In addition to the answer by Spehro:
but the solder kept melting in balls like the one on the first tip of the image.
That's a cold solder joint. If you look closer at it, you can see that the solder doesn't cover the whole pad as it should. It rather just sits on top of the pad. This happens when both metal areas aren't heated sufficiently at the same time (hence "cold"), or when one or both areas is polluted. Could be remains of oxidation or the old joint etc. You should have started by removing the old joint with a thin wick braid. Then ideally clean with isopropanol or similar and add flux.
Even if you clean up the old joint OK, you still have to carefully place the iron tip so that it touches both the pad and the pin at once. Hold for a few seconds, then add solder by having it touch the pad - you shouldn't need to have it touch the solder iron to wet, if the surface is hot enough. The classic newbie mistake is just to melt the solder by feeding it directly against the iron tip. Then all flux will vapour quickly and the metal surfaces aren't necessarily hot enough, meaning that you end up with a messy blob.

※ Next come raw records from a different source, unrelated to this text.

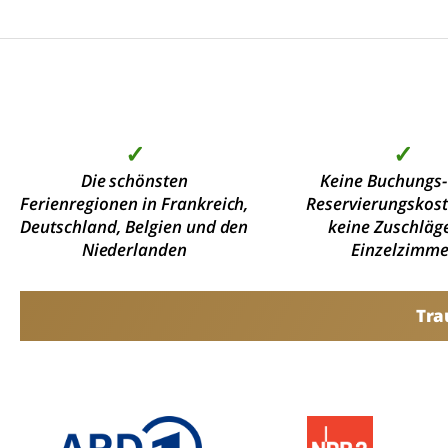
✓
✓
Die schönsten
Keine Buchungs-
Ferienregionen in Frankreich,
Reservierungskos
Deutschland, Belgien und den
keine Zuschläge
Niederlanden
Einzelzimme
Tra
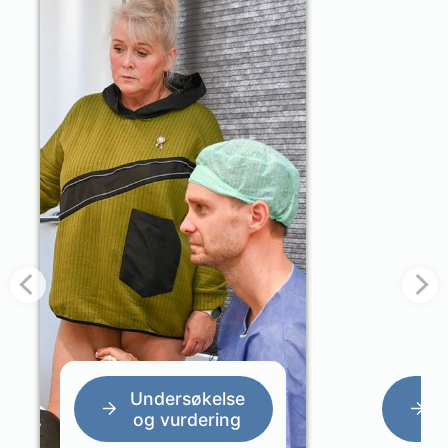
Undersøkelse
og vurdering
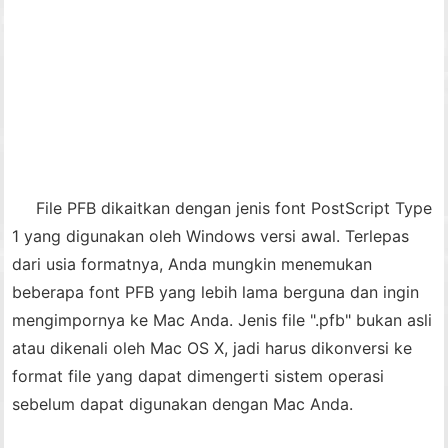
File PFB dikaitkan dengan jenis font PostScript Type
1 yang digunakan oleh Windows versi awal. Terlepas
dari usia formatnya, Anda mungkin menemukan
beberapa font PFB yang lebih lama berguna dan ingin
mengimpornya ke Mac Anda. Jenis file ".pfb" bukan asli
atau dikenali oleh Mac OS X, jadi harus dikonversi ke
format file yang dapat dimengerti sistem operasi
sebelum dapat digunakan dengan Mac Anda.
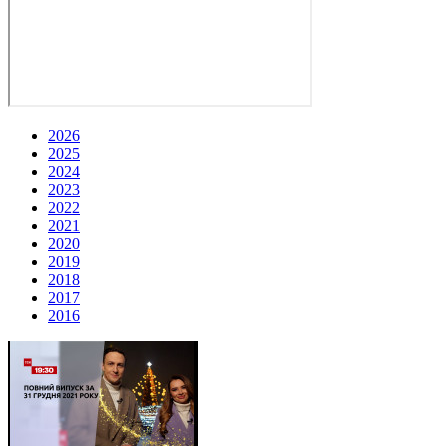
2026
2025
2024
2023
2022
2021
2020
2019
2018
2017
2016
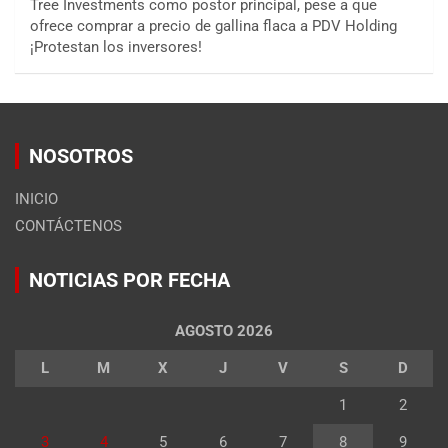
Tree Investments como postor principal, pese a que
ofrece comprar a precio de gallina flaca a PDV Holding
¡Protestan los inversores!
NOSOTROS
INICIO
CONTÁCTENOS
NOTICIAS POR FECHA
AGOSTO 2026
L
M
X
J
V
S
D
1
2
3
4
5
6
7
8
9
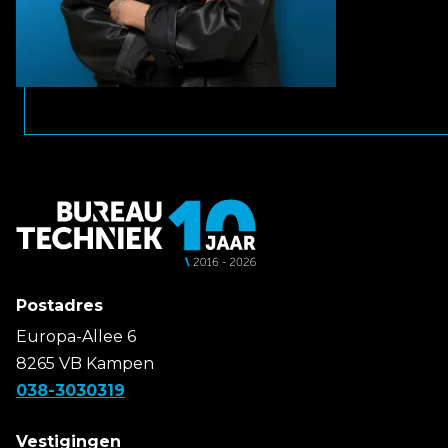
Postadres
Europa-Allee 6
8265 VB Kampen
038-3030319
Vestigingen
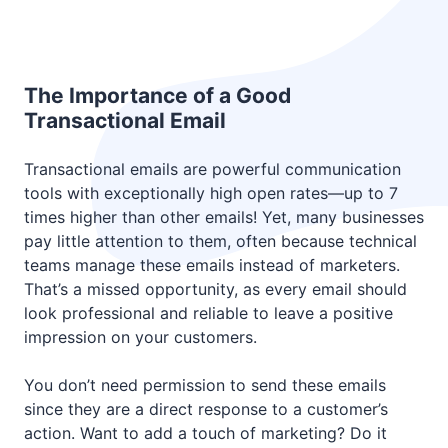
The Importance of a Good
Transactional Email
Transactional emails are powerful communication
tools with exceptionally high open rates—up to 7
times higher than other emails! Yet, many businesses
pay little attention to them, often because technical
teams manage these emails instead of marketers.
That’s a missed opportunity, as every email should
look professional and reliable to leave a positive
impression on your customers.
You don’t need permission to send these emails
since they are a direct response to a customer’s
action. Want to add a touch of marketing? Do it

You could salvage this joint if you flux, then press the the tip of the iron through the existing solder, again so that it heats both the pad and the pin at once. The solder should wet to cover both metal surfaces and look like a cone with concave sides, glistening like silver if you use leaded solder, otherwise matte if you use RoHS solder (harder to work with).
If you don't have a flux pen or similar external flux, then remove the joint completely and start over.